VU supports coal workers navigating industry changes - External Relations
VU supports coal workers navigating industry changes
May 24, 2021
VINCENNES, Ind. - Indiana annually is among the top ten coal-producing states. The coal industry has been a source of good-paying jobs for generations of Hoosiers in Southwest Indiana. Recent trends and the current outlook, however, suggest continued shrinkage in coal-related employment.
Vincennes University offers bachelor’s degrees, associate degrees, certificates, and training to help individuals affected by the trend transition to alternative employment opportunities. Helping individuals meet challenges by assisting them in leveraging their skills and professional experience to elevate their career or pursue new opportunities is important to the University.
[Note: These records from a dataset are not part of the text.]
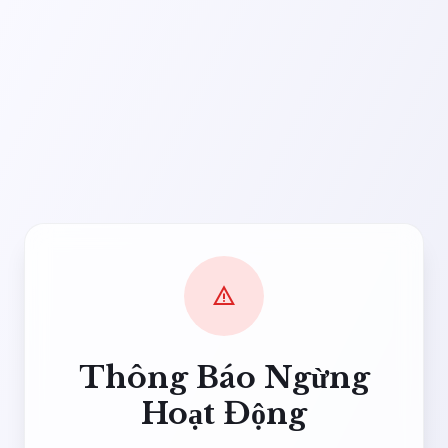
warning
Thông Báo Ngừng
Hoạt Động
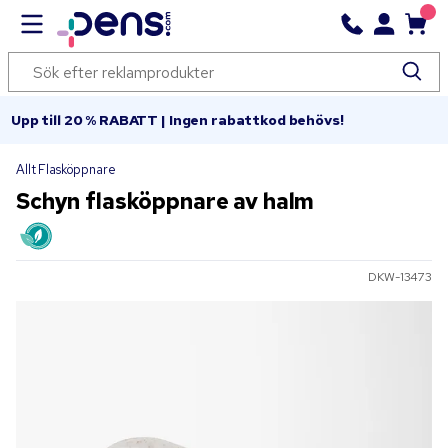
Upp till 20 % RABATT | Ingen rabattkod behövs!
Allt Flasköppnare
Schyn flasköppnare av halm
DKW-13473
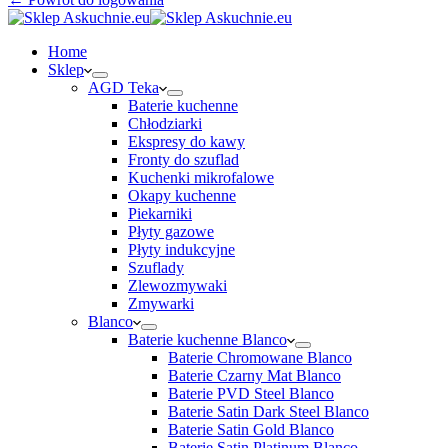
Home
Sklep
AGD Teka
Baterie kuchenne
Chłodziarki
Ekspresy do kawy
Fronty do szuflad
Kuchenki mikrofalowe
Okapy kuchenne
Piekarniki
Płyty gazowe
Płyty indukcyjne
Szuflady
Zlewozmywaki
Zmywarki
Blanco
Baterie kuchenne Blanco
Baterie Chromowane Blanco
Baterie Czarny Mat Blanco
Baterie PVD Steel Blanco
Baterie Satin Dark Steel Blanco
Baterie Satin Gold Blanco
Baterie Satin Platinum Blanco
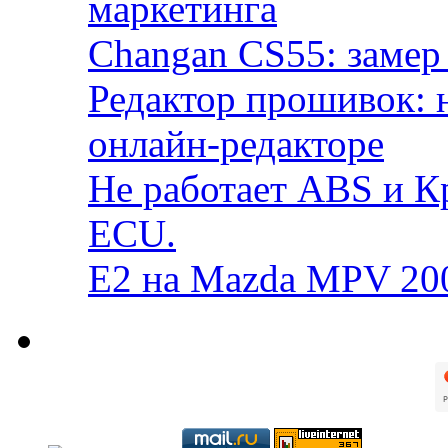
маркетинга
Changan CS55: замер 
Редактор прошивок: 
онлайн-редакторе
Не работает ABS и К
ECU.
E2 на Mazda MPV 20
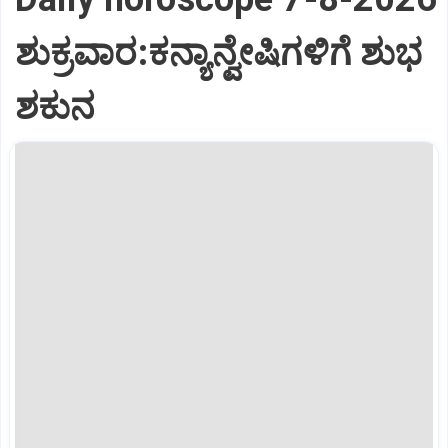
ಶುಕ್ರವಾರ:ಕನ್ಯಾನ್ವೇಷಿಗಳಿಗೆ ಶುಭ
ಶಕುನ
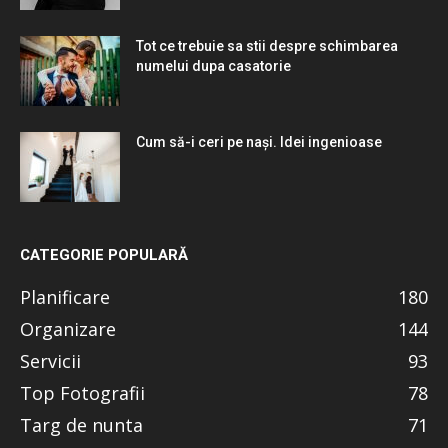
Tot ce trebuie sa stii despre schimbarea
numelui dupa casatorie
Cum să-i ceri pe nași. Idei ingenioase
CATEGORIE POPULARĂ
Planificare
180
Organizare
144
Servicii
93
Top Fotografii
78
Targ de nunta
71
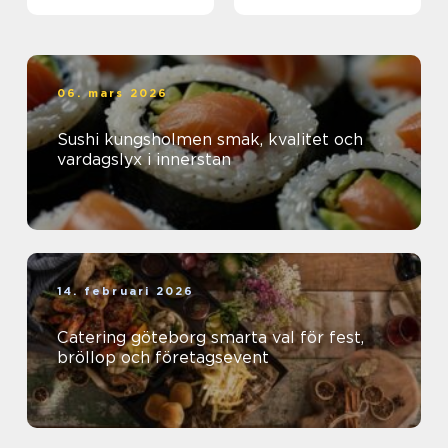
06. mars 2026
Sushi kungsholmen smak, kvalitet och
vardagslyx i innerstan
14. februari 2026
Catering göteborg smarta val för fest,
bröllop och företagsevent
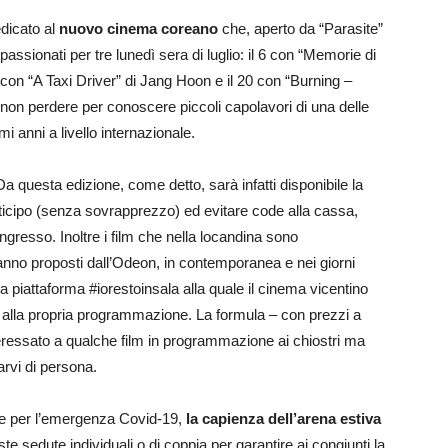
edicato al
nuovo cinema coreano
che, aperto da “Parasite”
ssionati per tre lunedì sera di luglio: il 6 con “Memorie di
con “A Taxi Driver” di Jang Hoon e il 20 con “Burning –
on perdere per conoscere piccoli capolavori di una delle
i anni a livello internazionale.
Da questa edizione, come detto, sarà infatti disponibile la
 anticipo (senza sovrapprezzo) ed evitare code alla cassa,
ngresso. Inoltre i film che nella locandina sono
nno proposti dall’Odeon, in contemporanea e nei giorni
lla piattaforma #iorestoinsala alla quale il cinema vicentino
tà alla propria programmazione. La formula – con prezzi a
nteressato a qualche film in programmazione ai chiostri ma
arvi di persona.
ore per l’emergenza Covid-19,
la capienza dell’arena estiva
ste sedute individuali o di coppia per garantire ai congiunti la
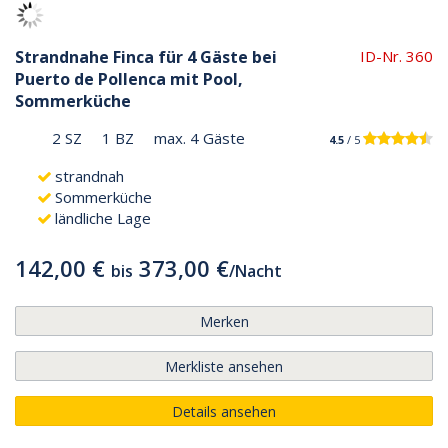
Strandnahe Finca für 4 Gäste bei
ID-Nr. 360
Puerto de Pollenca mit Pool,
Sommerküche
2 SZ
1 BZ
max. 4 Gäste
4.5
/ 5
strandnah
Sommerküche
ländliche Lage
142,00 €
373,00 €
bis
/
Nacht
Merken
Merkliste ansehen
Details ansehen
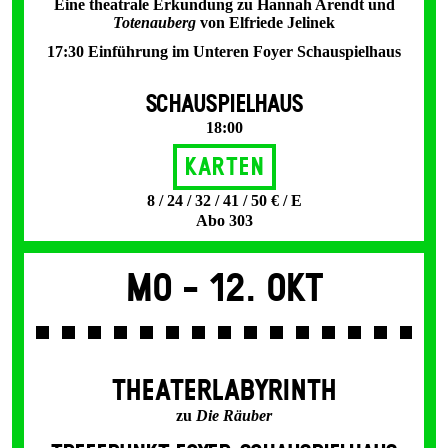
Eine theatrale Erkundung zu Hannah Arendt und
Totenauberg
von Elfriede Jelinek
17:30 Einführung im Unteren Foyer Schauspielhaus
SCHAUSPIELHAUS
18:00
Karten
8 / 24 / 32 / 41 / 50 € / E
Abo 303
Mo -
12. Okt
THEATERLABYRINTH
zu
Die Räuber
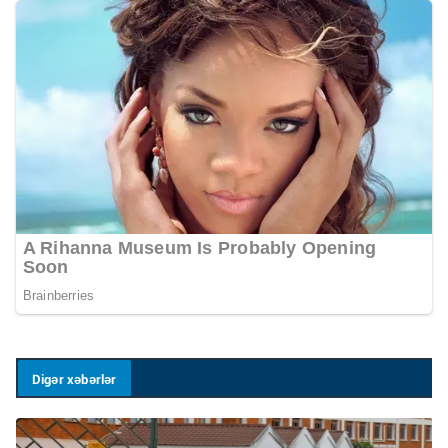
Digər xəbərlər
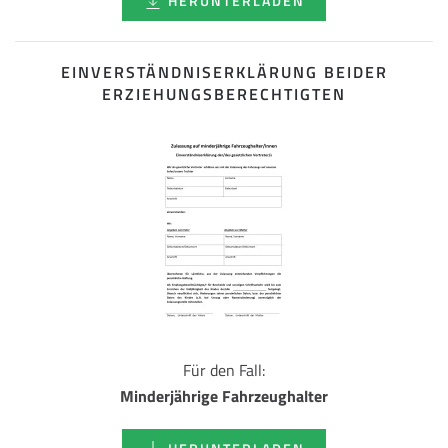
HERUNTERLADEN
EINVERSTÄNDNISERKLÄRUNG BEIDER
ERZIEHUNGSBERECHTIGTEN
Für den Fall:
Minderjährige Fahrzeughalter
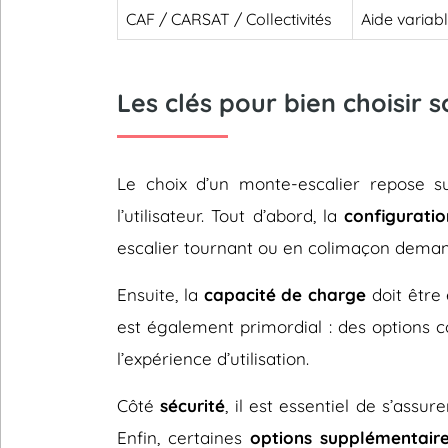
CAF / CARSAT / Collectivités
Aide variab
Les clés pour bien choisir
Le choix d’un monte-escalier repose 
l’utilisateur. Tout d’abord, la
configuratio
escalier tournant ou en colimaçon deman
Ensuite, la
capacité de charge
doit être 
est également primordial : des options
l’expérience d’utilisation.
Côté
sécurité
, il est essentiel de s’assu
Enfin, certaines
options supplémentair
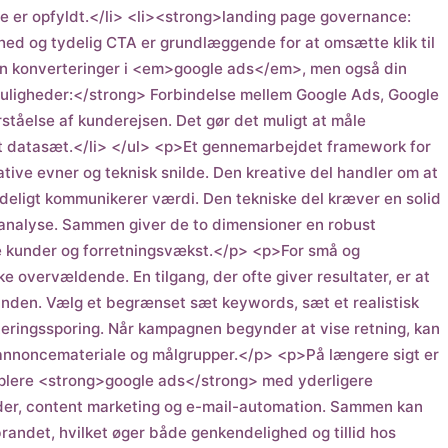
ne er opfyldt.</li> <li><strong>landing page governance:
hed og tydelig CTA er grundlæggende for at omsætte klik til
kun konverteringer i <em>google ads</em>, men også din
muligheder:</strong> Forbindelse mellem Google Ads, Google
tåelse af kunderejsen. Det gør det muligt at måle
dt datasæt.</li> </ul> <p>Et gennemarbejdet framework for
ve evner og teknisk snilde. Den kreative del handler om at
deligt kommunikerer værdi. Den tekniske del kræver en solid
aanalyse. Sammen giver de to dimensioner en robust
ye kunder og forretningsvækst.</p> <p>For små og
overvældende. En tilgang, der ofte giver resultater, er at
rhånden. Vælg et begrænset sæt keywords, sæt et realistisk
ringssporing. Når kampagnen begynder at vise retning, kan
annoncemateriale og målgrupper.</p> <p>På længere sigt er
plere <strong>google ads</strong> med yderligere
der, content marketing og e-mail-automation. Sammen kan
randet, hvilket øger både genkendelighed og tillid hos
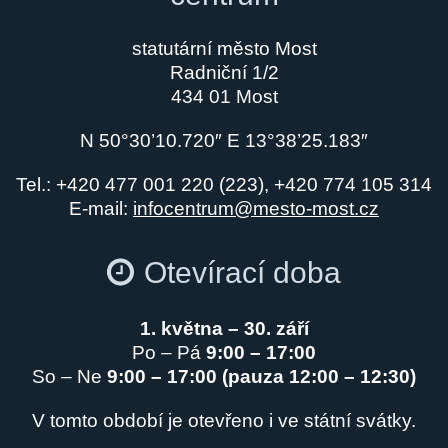
statutární město Most
Radniční 1/2
434 01 Most
N 50°30’10.720″ E 13°38’25.183″
Tel.: +420 477 001 220 (223), +420 774 105 314
E-mail:
infocentrum@mesto-most.cz
Otevírací doba
1. května – 30. září
Po – Pá
9:00 – 17:00
So – Ne
9:00 – 17:00 (pauza 12:00 – 12:30)
V tomto období je otevřeno i ve státní svátky.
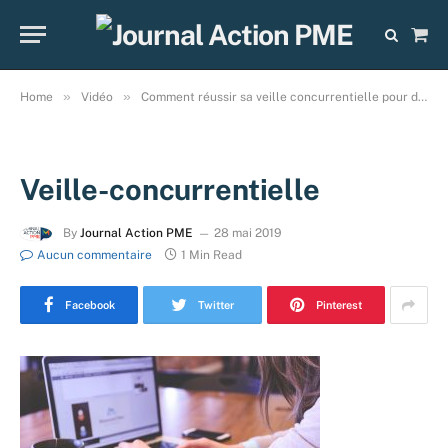
Sho
Cart
»
»
Home
Vidéo
Comment réussir sa veille concurrentielle pour demeurer compétitif?
Veille-concurrentielle
By
Journal Action PME
28 mai 2019
Aucun commentaire
1 Min Read
Facebook
Twitter
Pinterest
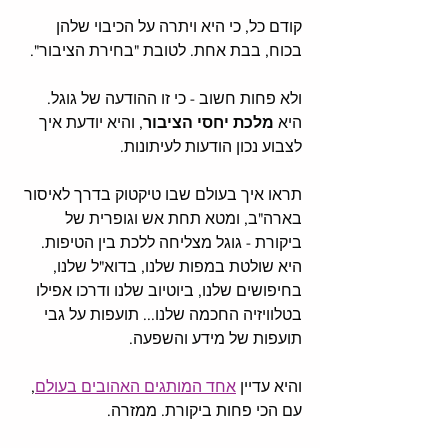
קודם כל, כי היא ויתרה על הכיבוי שלהן 
בכוח, בבת אחת. לטובת "בחירת הציבור".
ולא פחות חשוב - כי זו ההודעה של גוגל. 
היא 
מלכת יחסי הציבור
, והיא יודעת איך 
לצבוע נכון הודעות לעיתונות.
תראו איך בעולם שבו טיקטוק בדרך לאיסור 
בארה"ב, ומטא תחת אש וגופרית של 
ביקורת - גוגל מצליחה ללכת בין הטיפות. 
היא שולטת במפות שלנו, בדוא"ל שלנו, 
בחיפושים שלנו, ביוטיוב שלנו ודרכו אפילו 
בטלוויזיה החכמה שלנו... תועפות על גבי 
תועפות של מידע והשפעה. 
והיא עדיין 
אחד המותגים האהובים בעולם
, 
עם הכי פחות ביקורת. ממזרה. 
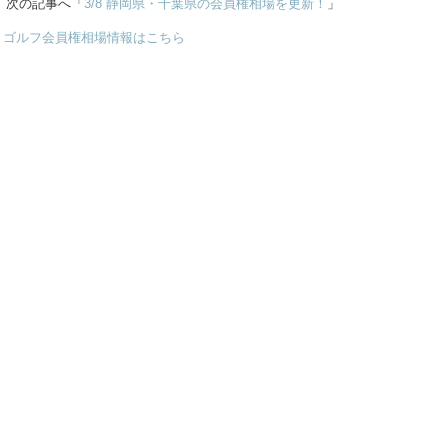
次の記事へ「
3/8 静岡県・千葉県の会員権相場を更新！
」
ゴルフ会員権相場情報はこちら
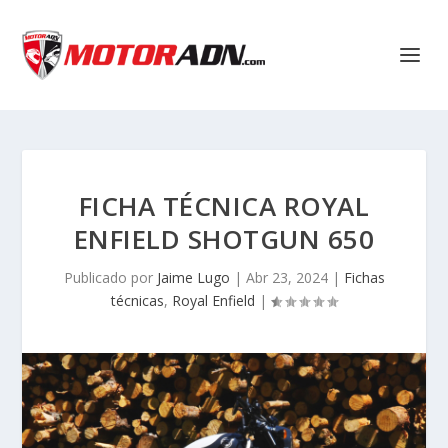
FICHA TÉCNICA ROYAL
ENFIELD SHOTGUN 650
Publicado por
Jaime Lugo
|
Abr 23, 2024
|
Fichas
técnicas
,
Royal Enfield
|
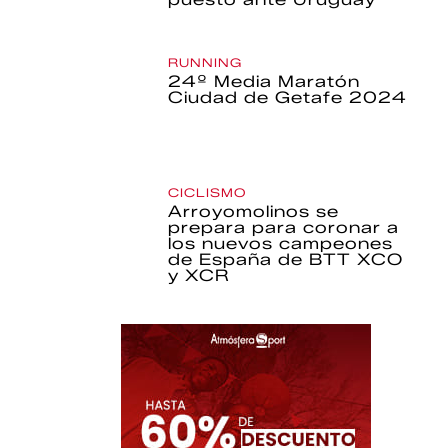
RUNNING
24º Media Maratón
Ciudad de Getafe 2024
CICLISMO
Arroyomolinos se
prepara para coronar a
los nuevos campeones
de España de BTT XCO
y XCR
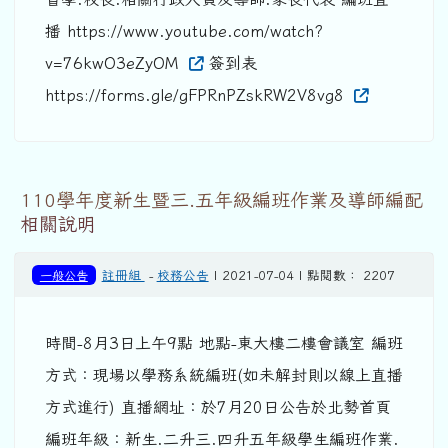
播 https://www.youtube.com/watch?
v=76kwO3eZyOM
簽到表
https://forms.gle/gFPRnPZskRW2V8vg8
110學年度新生暨三.五年級編班作業及導師編配
相關說明
一般公告
註冊組
-
校務公告
| 2021-07-04 | 點閱數： 2207
時間-8月3日上午9點 地點-東大樓二樓會議室 編班
方式：現場以學務系統編班(如未解封則以線上直播
方式進行) 直播網址：於7月20日公告於北勢首頁
編班年級：新生.二升三.四升五年級學生編班作業.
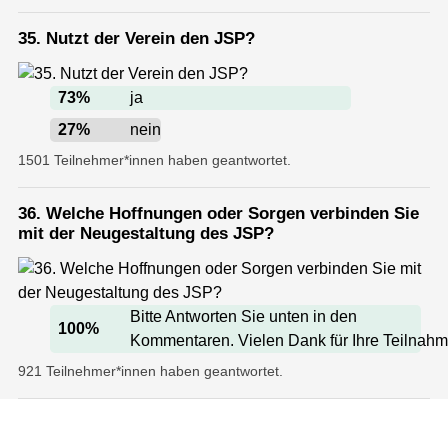
35. Nutzt der Verein den JSP?
73
%
ja
27
%
nein
1501 Teilnehmer*innen haben geantwortet.
36. Welche Hoffnungen oder Sorgen verbinden Sie
mit der Neugestaltung des JSP?
Bitte Antworten Sie unten in den
100
%
Kommentaren. Vielen Dank für Ihre Teilnahm
921 Teilnehmer*innen haben geantwortet.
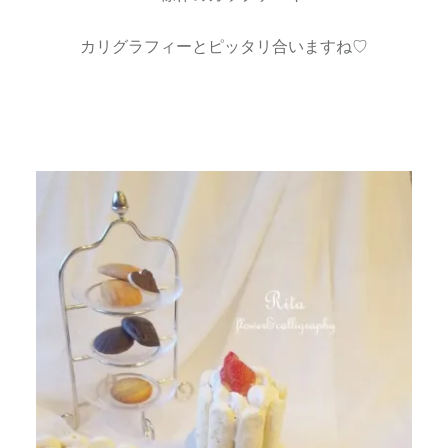
カリグラフィーとピッタリ合いますね♡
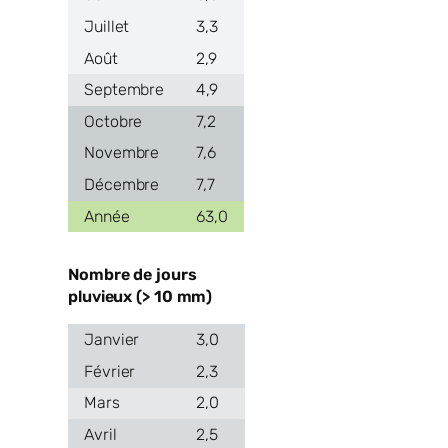
3,3
2,9
4,9
7,2
7,6
7,7
63,0
Nombre de jours
pluvieux (> 10 mm)
3,0
2,3
2,0
2,5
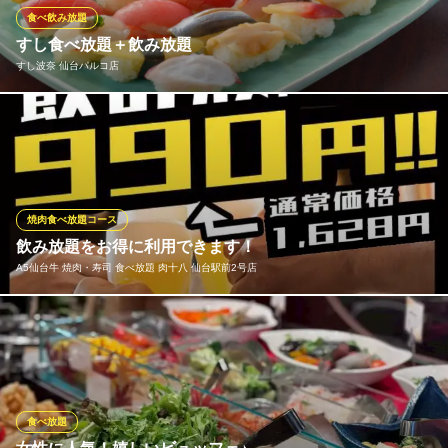
ています。
食べ飲み放題
すし食べ放題＋飲み放題
仙台牛タン焼肉 横綱
すし波奈 仙台パルコ店
焼肉食べ放題・飲み放題
仙台市営地下鉄南北線勾当台公園駅 徒歩4分
宮城県仙台市青葉区国分町2-12-3 第6吉岡屋ビル 2F
大人気！お寿司の食べ放題コース開催中！90分職人が握るお寿司
が食べ放題！ 握り・軍艦・手巻きの合わせて30種類以上の食べ放
題となっております！（旬のにぎりは仕入れ状況により、日々変
化致します） 【90分食べ放題・飲み放題】（6,500円）！人気で
すので早めのご予約がおすすめ♪
焼肉食べ放題コース
飲み放題をお得に利用できます！
すし波奈 仙台パルコ店
A5仙台牛 焼肉・寿司 食べ放題 肉十八 仙台駅前2号店
新鮮活魚の寿司と海鮮
ＪＲ仙台駅西口 徒歩1分
宮城県仙台市青葉区中央1-2 仙台パルコ9F
期間限定＆平日限定でアルコール付飲み放題が990円になるキャン
ペーンを実施中です！ 是非この期間に焼肉と一緒に飲み放題をご
利用下さいませ！
A5仙台牛 焼肉・寿司 食べ放題 肉十八 仙台駅前2号店
食べ放題
焼肉 ＆ 寿司食べ放題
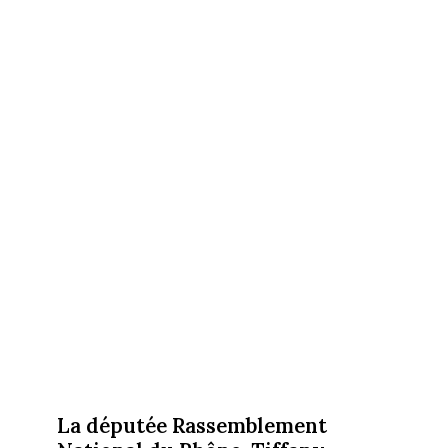
La députée Rassemblement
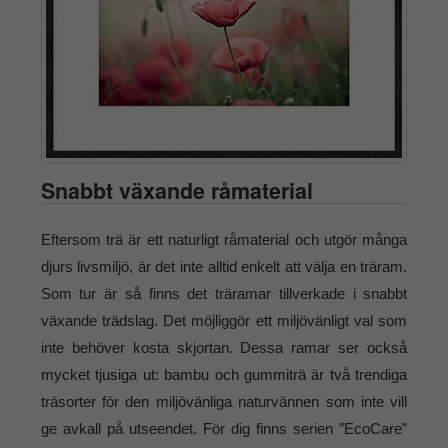
Snabbt växande råmaterial
Eftersom trä är ett naturligt råmaterial och utgör många
djurs livsmiljö, är det inte alltid enkelt att välja en träram.
Som tur är så finns det träramar tillverkade i snabbt
växande trädslag. Det möjliggör ett miljövänligt val som
inte behöver kosta skjortan. Dessa ramar ser också
mycket tjusiga ut: bambu och gummiträ är två trendiga
träsorter för den miljövänliga naturvännen som inte vill
ge avkall på utseendet. För dig finns serien ”EcoCare”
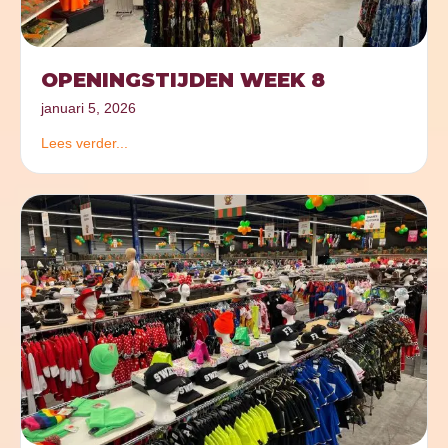
OPENINGSTIJDEN WEEK 8
januari 5, 2026
Lees verder...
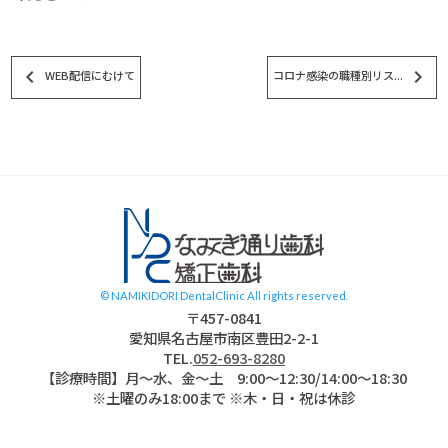
keyboard_arrow_left
keyboard_arrow_right
WEB配信にむけて
コロナ感染の職種別リス...
スタッフブログ
© NAMIKIDORI DentalClinic All rights reserved.
〒457-0841
愛知県名古屋市南区豊田2-2-1
TEL.
052-693-8280
【診療時間】月〜水、金～土 9:00〜12:30/14:00～18:30
※土曜のみ18:00まで ※木・日・祝は休診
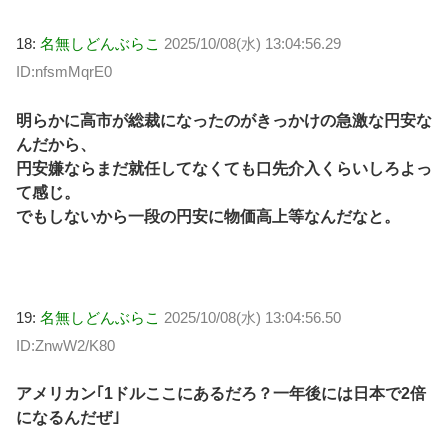
18:
名無しどんぶらこ
2025/10/08(水) 13:04:56.29
ID:nfsmMqrE0
明らかに高市が総裁になったのがきっかけの急激な円安な
んだから、
円安嫌ならまだ就任してなくても口先介入くらいしろよっ
て感じ。
でもしないから一段の円安に物価高上等なんだなと。
19:
名無しどんぶらこ
2025/10/08(水) 13:04:56.50
ID:ZnwW2/K80
アメリカン｢1ドルここにあるだろ？一年後には日本で2倍
になるんだぜ｣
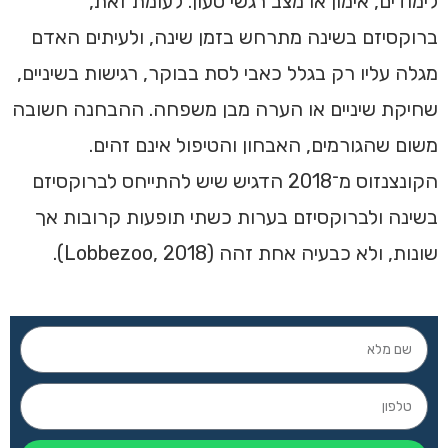
לימודים, אימון או מצב רגשי טעון. לעומת זאת,
ברוקסיזם בשינה מתרחש בזמן שינה, ולעיתים האדם
מגלה עליו רק בגלל כאבי לסת בבוקר, רגישות בשיניים,
שחיקת שיניים או הערה מבן משפחה. ההבחנה חשובה
משום שהגורמים, האבחון והטיפול אינם זהים.
הקונצנזוס מ־2018 הדגיש שיש להתייחס לברוקסיזם
בשינה ולברוקסיזם בערות כשתי תופעות קרובות אך
שונות, ולא כבעיה אחת זהה (Lobbezoo, 2018).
"Whether it's a short term training program, a one-year certificate, or a full degree, VU wants coal miners to know that we are here to assist them in the transition to their next career, often at little or no cost," VU's Vice President for Workforce Development and Community Services David Tucker said.
Free state-wide training in high-growth, high-income job fields is also available at VU through Indiana’s Next Level Jobs program and Workforce Ready Grants that pay for tuition and fees for eligible Hoosiers. Indiana residents can gain in-demand skills necessary for attractive careers in Advanced Manufacturing, Health & Life Sciences, Building & Construction, Information Technology & Business Services, and Transportation & Logistics. VU offers Workforce Ready Grant programs through Next Level Jobs for students online and in multiple locations throughout Indiana, including the Vincennes and Jasper campuses and Aviation Technology Center in Indianapolis.
John Tackett of Paintsville, Kentucky, was four months into unemployment after being laid off from the coal mine where he worked as a mechanic and electrician when it came to the point that he knew he must do something.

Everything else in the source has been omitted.